Make solutions bold and clear

nicolexin · web-flow · commit fe87eed1f280 · 2025-08-21T14:37:04.000-07:00
diff --git a/site-src/guides/troubleshooting.md b/site-src/guides/troubleshooting.md
@@ -7,12 +7,12 @@ This guide provides troubleshooting steps and solutions for common issues encoun
 ### `model not found in request body` or `prompt not found in request`
 If the OpenAI API endpoint you're using isn't working as expected, the issue might be related to the request body format. The endpoint picker (EPP) assumes that if a request is a POST, its body must contain the `model` and `prompt` fields. This is because the gateway currently assumes the requests are for Large Language Models (LLMs).
 
-Solution: Make sure your request body contains the missing field.
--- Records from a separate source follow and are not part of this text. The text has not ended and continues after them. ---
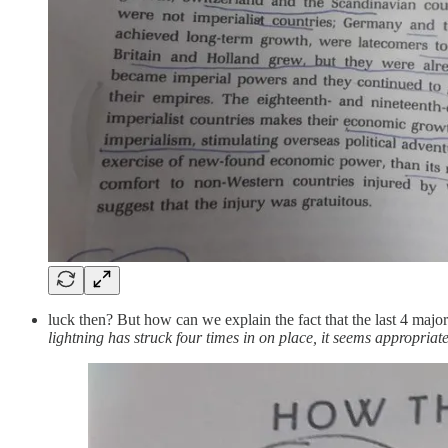
luck then? But how can we explain the fact that the last 4 major
lightning has struck four times in on place, it seems appropriate 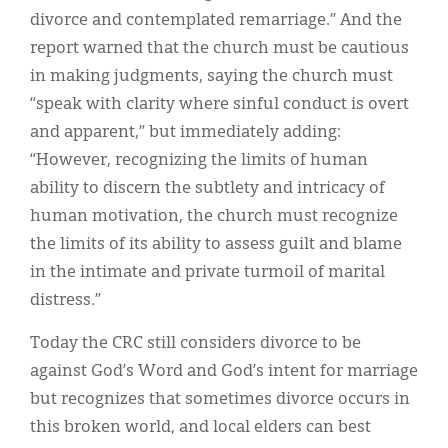
divorce and contemplated remarriage.” And the
report warned that the church must be cautious
in making judgments, saying the church must
“speak with clarity where sinful conduct is overt
and apparent,” but immediately adding:
“However, recognizing the limits of human
ability to discern the subtlety and intricacy of
human motivation, the church must recognize
the limits of its ability to assess guilt and blame
in the intimate and private turmoil of marital
distress.”
Today the CRC still considers divorce to be
against God’s Word and God’s intent for marriage
but recognizes that sometimes divorce occurs in
this broken world, and local elders can best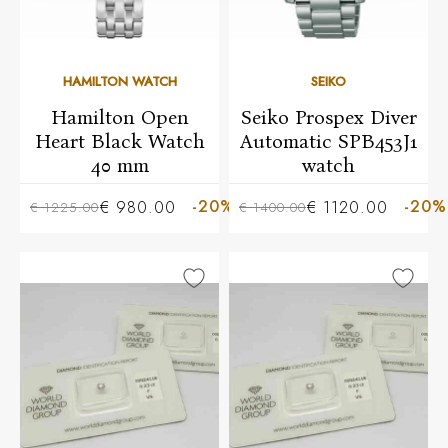
HAMILTON WATCH
SEIKO
Hamilton Open
Seiko Prospex Diver
Heart Black Watch
Automatic SPB453J1
40 mm
watch
-20%
-20%
€ 980.00
€ 1120.00
€ 1225.00
€ 1400.00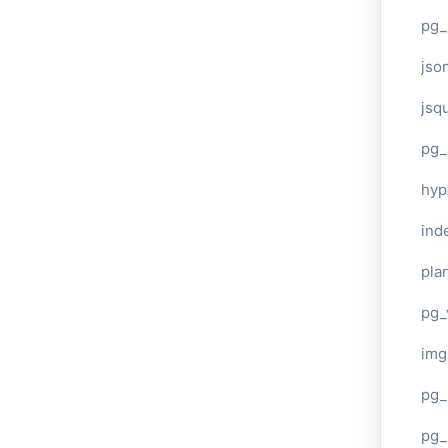
pg_
jso
jsq
pg_
hyp
ind
plan
pg_
img
pg_
pg_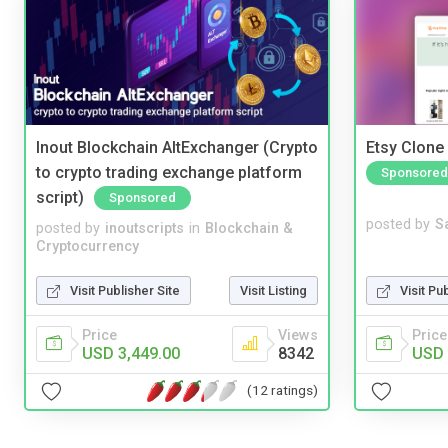
Inout Blockchain AltExchanger (Crypto
Etsy Clone 
to crypto trading exchange platform
Sponsored
script)
Sponsored
posted by
S
posted by
inoutscripts
in
Blockchain &
Cryptocurrency
Visit Pu
Visit Publisher Site
Visit Listing
Price
Price
Views
USD 
USD 3,449.00
8342
(12 ratings)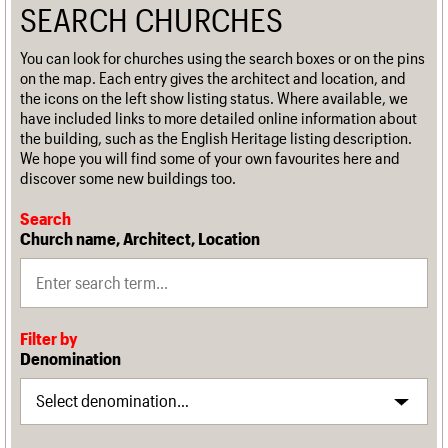
SEARCH CHURCHES
You can look for churches using the search boxes or on the pins
on the map. Each entry gives the architect and location, and
the icons on the left show listing status. Where available, we
have included links to more detailed online information about
the building, such as the English Heritage listing description.
We hope you will find some of your own favourites here and
discover some new buildings too.
Search
Church name, Architect, Location
Filter by
Denomination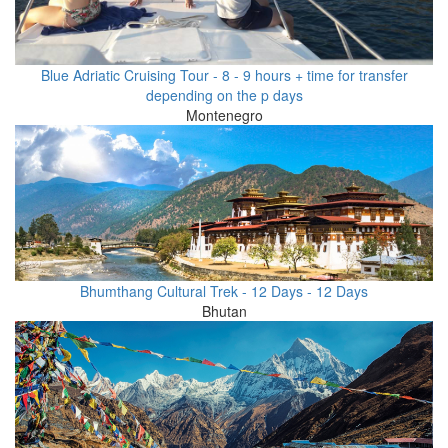
Blue Adriatic Cruising Tour - 8 - 9 hours + time for transfer
depending on the p days
Montenegro
Bhumthang Cultural Trek - 12 Days - 12 Days
Bhutan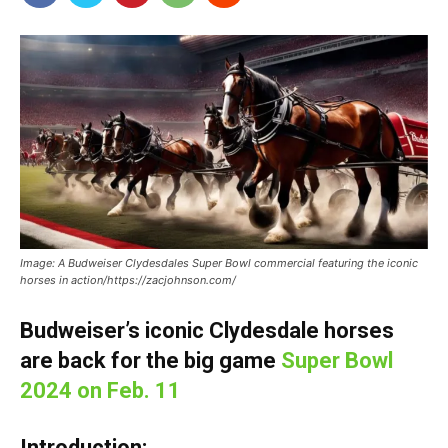
Image: A Budweiser Clydesdales Super Bowl commercial featuring the iconic
horses in action/https://zacjohnson.com/
Budweiser’s iconic Clydesdale horses
are back for the big game
Super Bowl
2024 on Feb. 11
Introduction: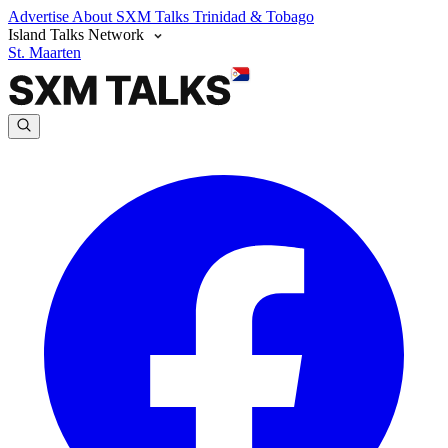
Advertise
About SXM Talks
Trinidad & Tobago
Island Talks Network
St. Maarten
+**Solution**: Make sure your request body contains the missing field.
 
 ## 404 Not Found
 This is a default gateway error, meaning the request never reached a backend service. This usually means that there is no HTTPRoute configured to match the request path (e.g. /v1/completions). The gateway doesn't know where to send the traffic.
 
-Solution: Ensure you have an HTTPRoute resource deployed that specifies the correct host, path, and backendRef to your InferencePool.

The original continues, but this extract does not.